原発・エネルギー問題を静かに考えるブログ。

原発問題:日常的な思考を奪ういくつかの悪習慣 

‖ 非日常的な思考は万病のもと

社会とは日常生活の集合体であるとすれば、そこから生じた問題の解決のためには、やはり日常的な思考・感覚で臨む必要がある・・。

このように考えれば、原発・エネルギー問題もまた、その解決のためには日常的な思考や感覚が求められるわけで、そこに非日常的なものが介在する余地を極力減らすこと。このような姿勢が必要なのではないかと思います。

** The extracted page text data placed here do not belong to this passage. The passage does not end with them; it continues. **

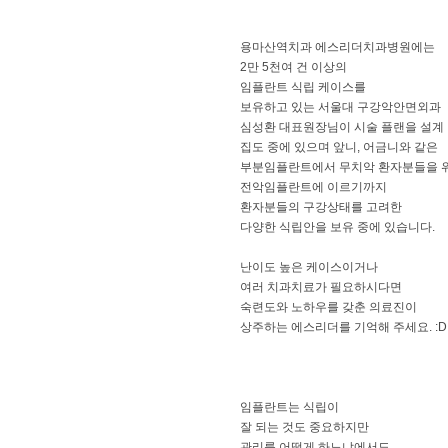
용마산역치과 에스리더치과병원에는
2만 5천여 건 이상의
임플란트 식립 케이스를
보유하고 있는 서울대 구강악안면외과
심성환 대표원장님이 시술 플랜을 설계
집도 중에 있으며 앞니, 어금니와 같은
부분임플란트에서 무치악 환자분들을 
전악임플란트에 이르기까지
환자분들의 구강상태를 고려한
다양한 식립안을 보유 중에 있습니다.
난이도 높은 케이스이거나
여러 치과치료가 필요하시다면
숙련도와 노하우를 갖춘 의료진이
상주하는 에스리더를 기억해 주세요. :D
임플란트는 식립이
잘 되는 것도 중요하지만
관리를 어떻게 하느냐에서도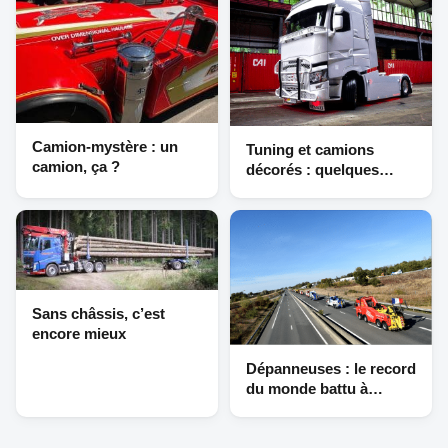
Camion-mystère : un
Tuning et camions
camion, ça ?
décorés : quelques
Renault en beauté
Sans châssis, c’est
encore mieux
Dépanneuses : le record
du monde battu à
Moulins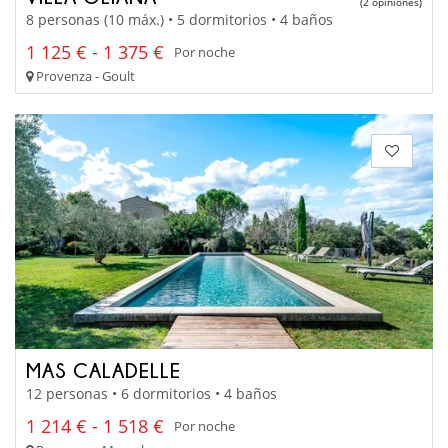
(2 opiniones)
8 personas (10 máx.) • 5 dormitorios • 4 baños
1 125 € - 1 375 €
Por noche
Provenza - Goult
MAS CALADELLE
12 personas • 6 dormitorios • 4 baños
1 214 € - 1 518 €
Por noche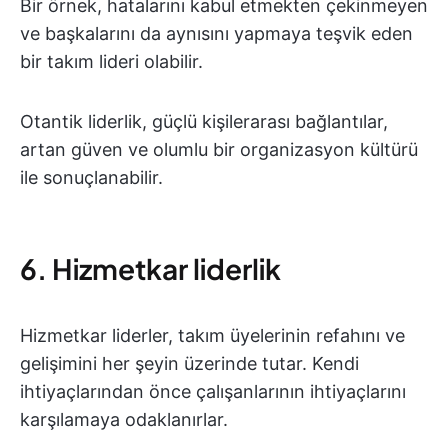
Bir örnek, hatalarını kabul etmekten çekinmeyen
ve başkalarını da aynısını yapmaya teşvik eden
bir takım lideri olabilir.
Otantik liderlik, güçlü kişilerarası bağlantılar,
artan güven ve olumlu bir organizasyon kültürü
ile sonuçlanabilir.
6. Hizmetkar liderlik
Hizmetkar liderler, takım üyelerinin refahını ve
gelişimini her şeyin üzerinde tutar. Kendi
ihtiyaçlarından önce çalışanlarının ihtiyaçlarını
karşılamaya odaklanırlar.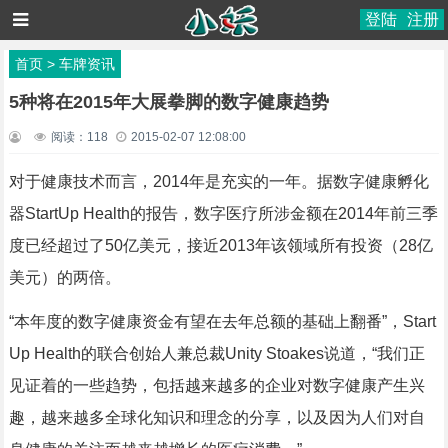
登陆
注册
首页
>
车牌资讯
5种将在2015年大展拳脚的数字健康趋势
阅读：
118
2015-02-07 12:08:00
对于健康技术而言，2014年是充实的一年。据数字健康孵化
器StartUp Health的报告，数字医疗所涉金额在2014年前三季
度已经超过了50亿美元，接近2013年该领域所有投资（28亿
美元）的两倍。
“本年度的数字健康资金有望在去年总额的基础上翻番”，Start
Up Health的联合创始人兼总裁Unity Stoakes说道，“我们正
见证着的一些趋势，包括越来越多的企业对数字健康产生兴
趣，越来越多全球化知识和理念的分享，以及因为人们对自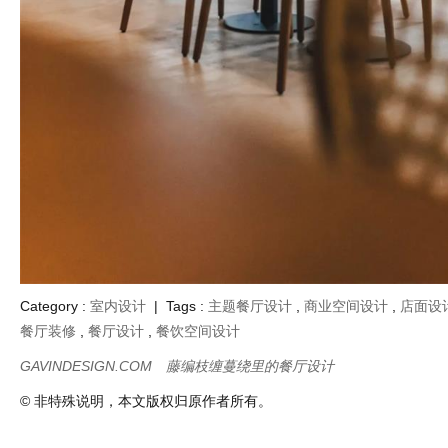
Category :
室内设计
| Tags :
主题餐厅设计
,
商业空间设计
,
店面设
餐厅装修
,
餐厅设计
,
餐饮空间设计
GAVINDESIGN.COM
藤编枝缠蔓绕里的餐厅设计
© 非特殊说明，本文版权归原作者所有。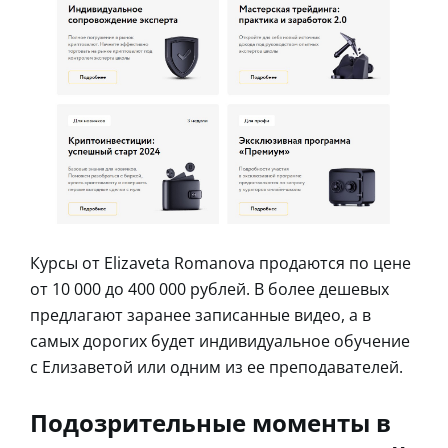
Курсы от Elizaveta Romanova продаются по цене
от 10 000 до 400 000 рублей. В более дешевых
предлагают заранее записанные видео, а в
самых дорогих будет индивидуальное обучение
с Елизаветой или одним из ее преподавателей.
Подозрительные моменты в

そういうわけで今回は、原発・エネルギー問題を考える上で、「私ならこういうのはスルー・深く関わらない」といった話です。

‖ 原発反対デモ

「カネより命!」 原発再稼働、京都・滋賀から抗議
2017/5/18 http://archive.is/LFxXH #京都新聞

一部抜粋

停止していた原子炉が、わずか1年余りで息を吹き返した。17日に再稼働した高浜原発4号機(福井県高浜町)。施設周辺では反対派の市民らが激しい抗議活動を展開し、地元や隣接する京都や滋賀の住民からも不安の声が上がった。一方、経済関係者は歓迎や安堵を口にした。
 「原発いらない」「電気は足りてる」「カネより命」。高浜原発の周囲では、京滋など全国から集まった約100人(主催団体発表)が再稼働に対して反対のシュプレヒコールを繰り返した。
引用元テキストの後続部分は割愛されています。